Graeme Armstrong (born 1991)[1] is a Scottish author best known for his debut novel, The Young Team. The novel won the 2021 Betty Trask Award and Somerset Maugham Award,[2][3] and was Scots Language Awards 'Scots Book of the Year' in the same year. The Young Team is currently being adapted for television by Synchronicity Films.[4]
In 2023, Granta included Armstrong on their ‘Best of Young British Novelists’ list,[5][6] an honour presented every ten years to the twenty most significant British novelists under forty.[7]
Armstrong is from Airdrie, Scotland.[9][10] As a teenager he was involved in North Lanarkshire's 'young team' territorial gang culture as a member of the Young Mavis, from Glenmavis.[9][11] At fourteen, he was expelled from Airdrie Academy and began attending Coatbridge High School, where he joined another gang, the Lang El Toi (LL TOI) from Langloan, Coatbridge.[10]
Armstrong is a lifelong supporter of Scottish football side Rangers F.C
Aged sixteen, following the deaths of three friends by heroin overdose[1] and after reading Trainspotting by Irvine Welsh, Armstrong pursued a route of higher education, and began to break away from gang life.[12][11] During his time in gangs, he struggled with alcohol abuse, drug addiction and violence.[13][10] Armstrong "stopped taking drugs on Christmas Day 2012" and speaks candidly about having a Christian faith. His experiences inspired his debut novel, The Young Team, a work of social realism, written in West Central Scots language.[9][10][11][14]

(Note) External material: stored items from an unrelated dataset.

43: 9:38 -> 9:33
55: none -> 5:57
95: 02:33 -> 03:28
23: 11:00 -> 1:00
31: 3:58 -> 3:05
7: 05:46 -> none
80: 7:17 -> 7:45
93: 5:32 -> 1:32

Armstrong hosts workshops and conferences around youth violence, substance abuse and gang culture in schools and prisons.[10] He has worked with the Violence Reduction Unit and Community Justice Scotland[16] and other organisations involved in violence prevention, such as Medics Against Violence.[17] In 2022, he spoke at the annual School Leaders Scotland conference and continues to work within the community.[18][19]

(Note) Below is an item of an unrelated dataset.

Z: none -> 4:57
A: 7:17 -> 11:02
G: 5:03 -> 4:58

In 2021, Armstrong wrote and starred in a short film for the Edinburgh International Book FestivalInfectious Nihilism and Small Metallic Pieces of Hope[20] directed by James Price.[21] Later that year, he presented a BBC documentary, Scotland the Rave with IWC Media, which was subsequently nominated for a BAFTA Scotland and Royal Television Society Scotland award.[22]
At the 2023 Education Scotland 'Scottish Attainment Challenge' conference, Armstrong gave a keynote speech based around his lived experience of education, gang violence, substance misuse and recovery from addiction.[23]
During the Edinburgh International Book Festival 2023, Armstrong hosted James Kelman and spoke around difficulties in working-class representation, "cultural banishment" and Kelman's new work, 'God's Teeth and Other Phenomena'.[24]
Armstrong wrote and presented a three-part BBC Scotland documentary series, Street Gangs[25][26] exploring current Scottish gang culture, including the recent impact of social media, drill music / roadman culture, and his lived experience as an ex-gang member, which aired in October 2023 and was featured on BBC iPlayer.[27][28][29]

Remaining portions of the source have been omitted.